I have 10 HDFS datanodes
hdfs-w[01-04],[06-08] hdfs-hadoop[01-03]
and 3 namenodes master[01-03]
Kerberos is being utilised.
From my windows laptop I use the kerberos windows client to get a ticket which has a 10-hour TTL. Without this I cannot get to the namenode UI or datanode UI.
Namenode UI runs on port 9870; Datanodes UI on port 1006
IMPORTANT: datanodes hdfs-w01-08 are ALL THE SAME. Same hardware, same datacenter, same switch. Same amount of RAM, same OS (kernel updated to same versions) and updates, same Java version, same HADOOP version, same partitions, same users. All this was delivered using Ansible so consistency exists.
The hardware for the other 3 nodes is newer but the OS/software/services configuration is the same as the older kit.

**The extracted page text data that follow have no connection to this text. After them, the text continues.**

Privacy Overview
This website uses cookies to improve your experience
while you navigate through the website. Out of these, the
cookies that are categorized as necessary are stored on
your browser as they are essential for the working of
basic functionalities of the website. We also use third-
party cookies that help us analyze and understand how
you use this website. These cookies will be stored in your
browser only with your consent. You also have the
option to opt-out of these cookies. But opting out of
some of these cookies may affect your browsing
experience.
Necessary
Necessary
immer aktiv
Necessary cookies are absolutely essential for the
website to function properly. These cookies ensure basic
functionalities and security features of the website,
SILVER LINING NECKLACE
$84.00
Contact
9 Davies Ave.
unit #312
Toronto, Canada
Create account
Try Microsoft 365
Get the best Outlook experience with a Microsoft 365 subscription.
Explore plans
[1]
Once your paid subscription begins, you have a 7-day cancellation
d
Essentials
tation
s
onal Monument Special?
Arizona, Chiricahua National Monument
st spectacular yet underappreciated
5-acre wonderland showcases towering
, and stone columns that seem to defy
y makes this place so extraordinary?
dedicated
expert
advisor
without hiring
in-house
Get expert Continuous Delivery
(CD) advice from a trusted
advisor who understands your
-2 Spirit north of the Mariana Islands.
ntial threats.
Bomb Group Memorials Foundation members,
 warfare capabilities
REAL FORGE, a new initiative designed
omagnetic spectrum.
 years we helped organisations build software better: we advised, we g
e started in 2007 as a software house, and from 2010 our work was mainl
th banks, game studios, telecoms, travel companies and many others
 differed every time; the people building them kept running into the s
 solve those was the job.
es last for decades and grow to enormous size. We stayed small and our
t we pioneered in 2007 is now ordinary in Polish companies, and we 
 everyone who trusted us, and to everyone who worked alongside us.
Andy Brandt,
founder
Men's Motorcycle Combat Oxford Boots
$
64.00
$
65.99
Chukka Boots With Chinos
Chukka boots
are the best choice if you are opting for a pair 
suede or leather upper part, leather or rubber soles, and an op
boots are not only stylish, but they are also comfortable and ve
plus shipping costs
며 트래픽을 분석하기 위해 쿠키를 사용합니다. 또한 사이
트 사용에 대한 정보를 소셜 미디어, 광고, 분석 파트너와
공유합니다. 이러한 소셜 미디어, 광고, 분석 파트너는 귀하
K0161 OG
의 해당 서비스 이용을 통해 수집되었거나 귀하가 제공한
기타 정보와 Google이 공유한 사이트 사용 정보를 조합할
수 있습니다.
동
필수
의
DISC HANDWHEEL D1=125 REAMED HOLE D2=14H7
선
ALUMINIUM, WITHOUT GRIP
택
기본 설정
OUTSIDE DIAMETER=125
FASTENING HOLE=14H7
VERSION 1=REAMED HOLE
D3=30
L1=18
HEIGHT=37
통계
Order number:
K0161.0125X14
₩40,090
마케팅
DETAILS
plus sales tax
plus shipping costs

Communication with KDC (linux) is not hampered by firewall or network rules. Authorisation Server is ACTIVE DIRECTORY. The kerberos setup has all of the nodes for each of the services installed.
EG.
hdfs/[email protected]
yarn/[email protected]
HTTP/[email protected]
The kerberos configuration (krb5.conf) on all nodes is the same.
Here is my problem: For nodes 01-06 I cannot get the datanode UI (hxxp://hdfs-w01:1006/datanode.html). Error 401 unauthorized access is always returned. For the other 2 nodes (w07/w08) the datanode UI always displays without error.
I then tried capturing the traffic with wireshark on the laptop as I figured the traffic is always going to pass through it.
For a working node I noticed:
Cookie: hadoop.auth="u=my.name&[email protected]&t=kerberos&e=1773943196854&s=ENspZ6w86VOJH09irEEJSNCXoca2O4OWe2qbvqJIUpQ="\r\n
For a NON-working node:
Set-Cookie: hadoop.auth=;Path=/;HttpOnly\r\n
So, does it seem that this may be the problem? What could this signify to enlightened techies out there?
The obvious is that the TGT is not delivering the correct (or any) ticket, or that the service host is refusing the ticket it is offered.
The local keytab and KDC principals for these hosts must be OK as the underlying HADOOP (HDFS/Yarn/etc) is working. I have even tried new a new keytab but the result is the same.
A tcpdump on a working and non-working node (port 1006) delivered nothing.
I am mystified as to why some would fail when everything is setup in the same way with the same parameters. I did try looking about for the web server hadoop may be using but I cannot see any processes or running settings to indicate what that may be, so I have no logs for anything there. I do not know enough about building/using this to determine if it is something like apache/jetty/node.js.